CAA Health offers a wide variety of programs including the BeHeard Mile High community health data panel, which is the only community health data panel in the nation that operates within a community-based agency; the Strengthening Families Program, which offers parent education classes for families with children ages birth to five years old; Mental Health First Aid classes, in partnership with Mental Health First Aid Colorado, for adults working other adults and youth; and much more.

When CAA Health became a Family Resource Center, Johnson began looking for a space that better suited the organization’s multidimensional needs. It was important to remain in Northeast Denver near the community they historically existed within and served. In February of 2020, The Center moved to ULC’s Hudson at the Holly Building (formerly the Roots Elementary School) in the Northeast Park Hill neighborhood. This occurred after an extensive community engagement process led by the Holly Area Redevelopment Project (HARP).

The HARP became an instrumental community organization following the destruction of the Holly Square Shopping Center in 2008, helping the community to reimagine the land for positive uses. Together with support from the City of Denver, ULC acquired the 2.6 acre site in 2009 and ULC immediately commenced an extensive community engagement process in partnership with the HARP and The Denver Foundation’s Strengthening Neighborhoods Program to determine future redevelopment plans. Today, Holly Square is a vibrant community hub, catering primarily to children.
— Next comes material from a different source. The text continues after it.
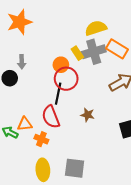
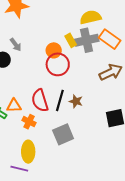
gray arrow: (22, 62) -> (16, 45), turned -40
black line: (58, 94) -> (60, 100), moved
gray square: (75, 168) -> (63, 134), moved, turned -35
In addition to the Roots School, the site is home to the Jack A. Vickers Boys & Girls Club, Hope Center, and the Pauline Robinson Branch Library, among others.

“When we heard about the availability of the Hudson building and the community process, we took a tour and submitted our application to HARP for consideration” said Johnson. “The location was especially perfect given the other partners on the campus. I will never forget the April 8 HARP community meeting where we were given the opportunity to share with the Northeast Park Hill community our intention for the building and responsive programming. It was a wonderful process to be a part of and to witness.”

When CAA Health was chosen by HARP and the community, they began raising funds to make the purchase a reality. Although they had made significant progress with foundation support, the deadline fast approached. ULC offered to purchase the building and give CAA Health a Master Lease with purchase option. The partnership with ULC allows CAA Health three years to fundraise the remaining 80% to purchase the building.

As Deidre Johnson looks to the future of CAA Health, she knows they are evolving to a one-stop shop that is a safe and non-judgmental place where families and individuals can find culturally responsive services and social connection. She hopes that those in need can come to seek assistance through programs, partnerships, and services. CAA Health will also continue to be advocates for system changes and will fight to increase health equity for the communities it serves.